Extracted page text data
= Beginning of Section =

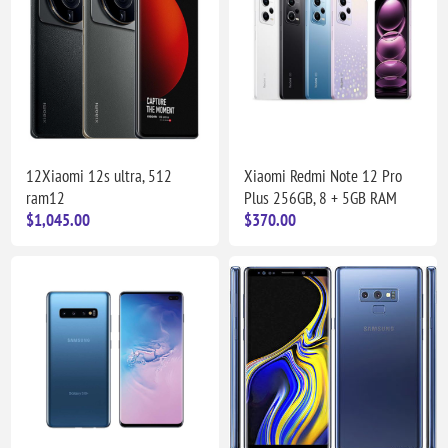
12Xiaomi 12s ultra, 512
Xiaomi Redmi Note 12 Pro
ram12
Plus 256GB, 8 + 5GB RAM
$1,045.00
$370.00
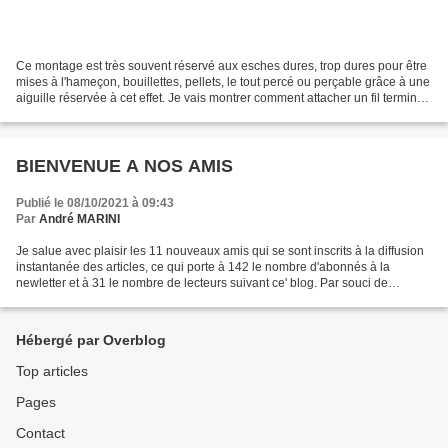
Ce montage est très souvent réservé aux esches dures, trop dures pour être
mises à l'hameçon, bouillettes, pellets, le tout percé ou perçable grâce à une
aiguille réservée à cet effet. Je vais montrer comment attacher un fil terminé
par une boucle appelée...
BIENVENUE A NOS AMIS
Publié le 08/10/2021 à 09:43
Par
André MARINI
Je salue avec plaisir les 11 nouveaux amis qui se sont inscrits à la diffusion
instantanée des articles, ce qui porte à 142 le nombre d'abonnés à la
newletter et à 31 le nombre de lecteurs suivant ce' blog. Par souci de
discrétion, je ne citerai pas les...
Hébergé par Overblog
Top articles
Pages
Contact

= End of Section =

▶ **REQUIRED ACTION**
Report how many lines above hold the string "articles", giving nothing but the number.

▶ **YOUR SOLUTION**
2